Ukraine: From Tragedy to Farce

Our melancholy scribe reflects on the bitter comedy now being played out in Ukraine

The novelist Graham Green’s novel The Quiet American explore the actions of a young CIA agent in Vietnam, and the tragedy that ensues due to his inexperience and trust in an unprincipled rebel general.

Swift was sadly reminded of this as he surveyed the activities of the Trump administration in Ukraine, and in particular the actions and words of one Steve Witkoff, the president’s special envoy to Russia and Ukraine (although he seems to be nearly 100% focused on Russia).

Witless Witkoff is not a professional diplomat. He is a property developer (does that ring any bells, dear readers?). Despite (presumably) picking up some business smarts on the way, he has emerged on the world stage with all the sophisticated cunning of an excited toddler.

In conversation with Tucker Carlson (the man, remember, who could not resist interviewing and agreeing with a total nutjob who argued that Winston Churchill was the ‘chief villain’ of WW2), Witkoff really came up with some zingers. Putin is not only, according to this eccentric envoy, not a bad guy, but ‘super smart’. Putin might indeed be the latter, but he would only need to be of moderate intelligence to hoodwink Witkoff.

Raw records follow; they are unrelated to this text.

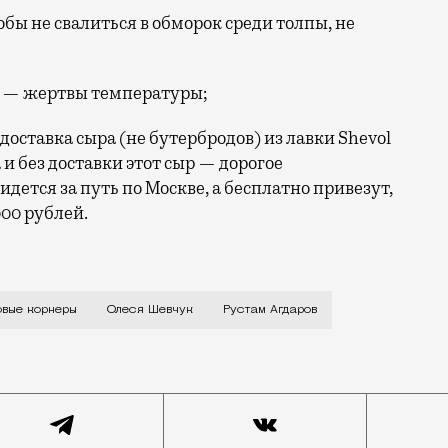
обы не свалиться в обморок среди толпы, не
х — жертвы температуры;
доставка сыра (не бутербродов) из лавки Shevol
 и без доставки этот сыр — дорогое
дется за путь по Москве, а бесплатно привезут,
000 рублей.
в несколько лет назад основали семейную сыроварню S
овые корнеры
Олеся Шевчук
Рустам Агдаров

Warming to his theme, Witkoff explained that Putin was ‘gracious’ and ‘straight up’, and in a climactic comedy moment, noted that Putin had prayed for Trump after the attempt on his life during the election campaign. Swift is fairly sure that Putin is not the praying type, dear readers, and if he does seek the assistance of the Almighty, it would probably be rather less selfless than that.

It is of course easy to mock Witkoff for the diplomatic ingénu he clearly is. But he is also dangerously stupid. He believes that the fake referendums organised by Russia to validate the seizure of Ukrainian territory are valid (they are not); that the root cause of the war is to redress unfairness in the allocation of territory (actually Russia invaded); that Ukraine is not a real country (Kremlin playbook again) etc. etc.

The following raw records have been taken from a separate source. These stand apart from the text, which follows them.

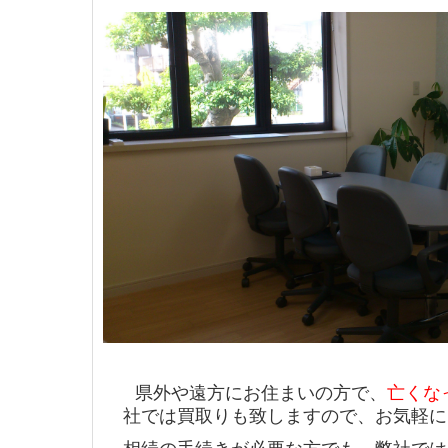
県外や遠方にお住まいの方で、
亡くな
社では買取りも致しますので、お気軽に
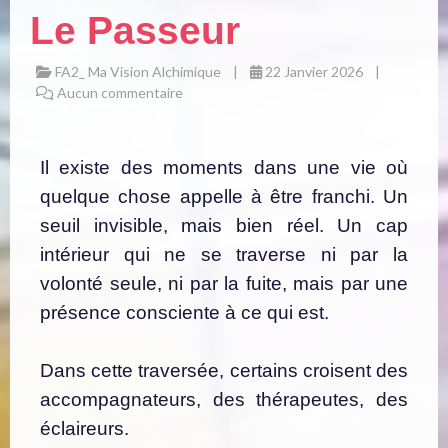
Le Passeur
FA2_ Ma Vision Alchimique
22 Janvier 2026
Aucun commentaire
Il existe des moments dans une vie où
quelque chose appelle à être franchi. Un
seuil invisible, mais bien réel. Un cap
intérieur qui ne se traverse ni par la
volonté seule, ni par la fuite, mais par une
présence consciente à ce qui est.
Dans cette traversée, certains croisent des
accompagnateurs, des thérapeutes, des
éclaireurs.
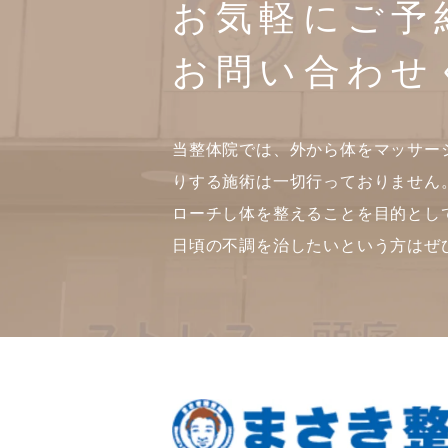
お気軽にご予
お問い合わせ
当整体院では、外から体をマッサー
りする施術は一切行っておりません
ローチし体を整えることを目的とし
日頃の不調を治したいという方はぜ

Swift is at a loss here. He understands that Trump wishes to achieve a quick settlement. He is said to desire the Nobel Peace Prize. Is the best way to achieve this to take Putin on trust, throw Ukraine to the wolves, and then be held up to obloquy when Putin invades again and reduces Ukraine to the serfdom it endured under Stalin (as would certainly happen if Ukraine disarms under Russian pressure)? Is it not better, as would be the case in a property deal, to take nothing on trust – to be the hardest of hard-nosed businessmen, to see Putin for the Russian nationalist he is?

Witkoff also took some time out to insult the UK, alleging that we were trying to act ‘like Winston Churchill’ (yes him again) by exploring the idea of a peace-keeping force to uphold a ceasefire. He was probably right that the idea was impractical, but his remark yet again revealed the deep American ignorance about WW2 (and Winston himself) which to them apparently began in 1941 when the US saved the world.

Swift’s injured patriotic pride leads him to point out that if the Japanese had not bombed Pearl Harbour we would have been left for a good few years to fight alone, having salready pent two years waiting for the Yanks to wake up.

Swift thinks it was Hegel or Marx who coined the aphorism, ‘History repeats itself, first as a tragedy, then as a farce’. Ukraine is enduring a tragedy, but Witkoff (and Trump) have turned its story into a farce.